Records to use:
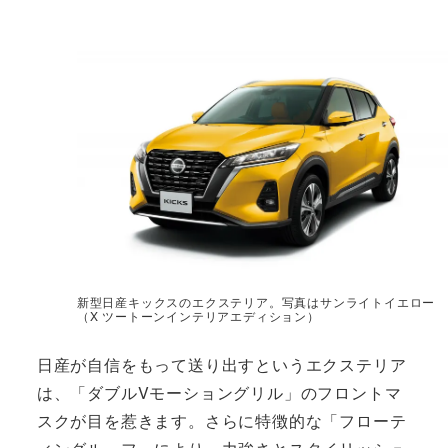
新型日産キックスのエクステリア。写真はサンライトイエロー
（X ツートーンインテリアエディション）
日産が自信をもって送り出すというエクステリア
は、「ダブルVモーショングリル」のフロントマ
スクが目を惹きます。さらに特徴的な「フローテ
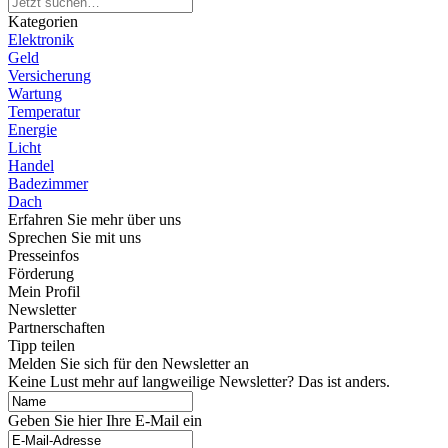
Kategorien
Elektronik
Geld
Versicherung
Wartung
Temperatur
Energie
Licht
Handel
Badezimmer
Dach
Erfahren Sie mehr über uns
Sprechen Sie mit uns
Presseinfos
Förderung
Mein Profil
Newsletter
Partnerschaften
Tipp teilen
Melden Sie sich für den Newsletter an
Keine Lust mehr auf langweilige Newsletter? Das ist anders.
Geben Sie hier Ihre E-Mail ein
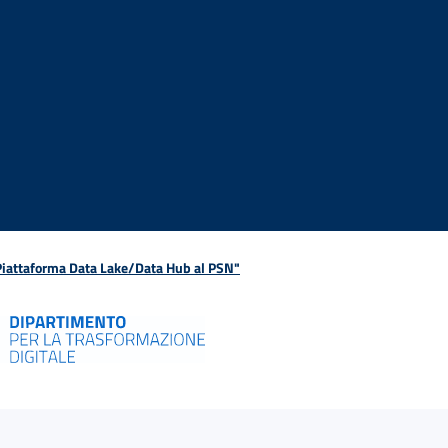
 Piattaforma Data Lake/Data Hub al PSN"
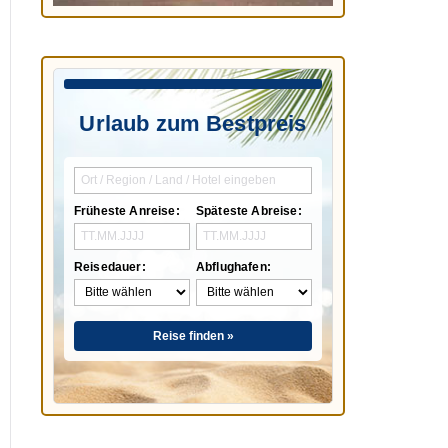
Urlaub zum Bestpreis
Früheste Anreise:
Späteste Abreise:
Reisedauer:
Abflughafen:
Reise finden »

Task goal: No pictures belong in the copy. Retype exactly, and only, the lines from the line containing "Versicherung" through the last line of the data, both included.

Task answer:
Versicherung
Wartung
Temperatur
Energie
Licht
Handel
Badezimmer
Dach
Erfahren Sie mehr über uns
Sprechen Sie mit uns
Presseinfos
Förderung
Mein Profil
Newsletter
Partnerschaften
Tipp teilen
Melden Sie sich für den Newsletter an
Keine Lust mehr auf langweilige Newsletter? Das ist anders.
Geben Sie hier Ihre E-Mail ein
 Piattaforma Data Lake/Data Hub al PSN"
Urlaub zum Bestpreis
Früheste Anreise:
Späteste Abreise:
Reisedauer:
Abflughafen:
Reise finden »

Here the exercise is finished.